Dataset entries
┌──

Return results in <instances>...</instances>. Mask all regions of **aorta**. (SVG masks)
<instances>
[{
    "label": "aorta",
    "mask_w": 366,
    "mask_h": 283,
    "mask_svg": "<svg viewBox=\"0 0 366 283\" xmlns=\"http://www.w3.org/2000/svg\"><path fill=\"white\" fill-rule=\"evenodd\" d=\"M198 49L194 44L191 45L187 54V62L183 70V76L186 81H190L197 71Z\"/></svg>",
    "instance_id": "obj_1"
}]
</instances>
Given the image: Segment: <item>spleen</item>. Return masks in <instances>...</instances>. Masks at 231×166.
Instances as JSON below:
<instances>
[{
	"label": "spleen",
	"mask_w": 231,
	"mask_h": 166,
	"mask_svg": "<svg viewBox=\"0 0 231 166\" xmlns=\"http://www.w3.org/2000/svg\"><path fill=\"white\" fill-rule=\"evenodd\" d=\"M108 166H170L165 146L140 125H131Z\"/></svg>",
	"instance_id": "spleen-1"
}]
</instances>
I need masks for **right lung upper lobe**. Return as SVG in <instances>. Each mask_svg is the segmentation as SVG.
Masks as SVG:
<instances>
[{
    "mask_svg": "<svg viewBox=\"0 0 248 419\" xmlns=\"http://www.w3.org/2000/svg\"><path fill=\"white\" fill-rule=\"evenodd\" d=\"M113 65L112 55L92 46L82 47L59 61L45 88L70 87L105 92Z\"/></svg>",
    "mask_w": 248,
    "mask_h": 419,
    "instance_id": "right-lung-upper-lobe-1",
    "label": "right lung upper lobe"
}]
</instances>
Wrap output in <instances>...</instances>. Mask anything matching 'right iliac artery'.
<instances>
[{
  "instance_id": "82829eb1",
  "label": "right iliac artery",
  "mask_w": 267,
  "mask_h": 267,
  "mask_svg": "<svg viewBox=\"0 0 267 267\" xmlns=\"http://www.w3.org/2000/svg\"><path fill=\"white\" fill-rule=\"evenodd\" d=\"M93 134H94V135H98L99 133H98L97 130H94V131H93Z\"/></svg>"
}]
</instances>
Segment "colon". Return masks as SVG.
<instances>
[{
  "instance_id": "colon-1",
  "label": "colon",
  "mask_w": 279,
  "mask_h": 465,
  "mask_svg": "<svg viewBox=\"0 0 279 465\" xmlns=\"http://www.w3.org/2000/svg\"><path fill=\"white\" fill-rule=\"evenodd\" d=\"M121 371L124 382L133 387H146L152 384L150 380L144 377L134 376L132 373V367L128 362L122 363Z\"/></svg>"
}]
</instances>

└──

- Work to complete -
Reproduce exactly the line that holds "Wrap output in", then every line after it, ending with the final line of the records above.

- Task response -
Wrap output in <instances>...</instances>. Mask anything matching 'right iliac artery'.
<instances>
[{
  "instance_id": "82829eb1",
  "label": "right iliac artery",
  "mask_w": 267,
  "mask_h": 267,
  "mask_svg": "<svg viewBox=\"0 0 267 267\" xmlns=\"http://www.w3.org/2000/svg\"><path fill=\"white\" fill-rule=\"evenodd\" d=\"M93 134H94V135H98L99 133H98L97 130H94V131H93Z\"/></svg>"
}]
</instances>
Segment "colon". Return masks as SVG.
<instances>
[{
  "instance_id": "colon-1",
  "label": "colon",
  "mask_w": 279,
  "mask_h": 465,
  "mask_svg": "<svg viewBox=\"0 0 279 465\" xmlns=\"http://www.w3.org/2000/svg\"><path fill=\"white\" fill-rule=\"evenodd\" d=\"M121 371L124 382L133 387H146L152 384L150 380L144 377L134 376L132 373V367L128 362L122 363Z\"/></svg>"
}]
</instances>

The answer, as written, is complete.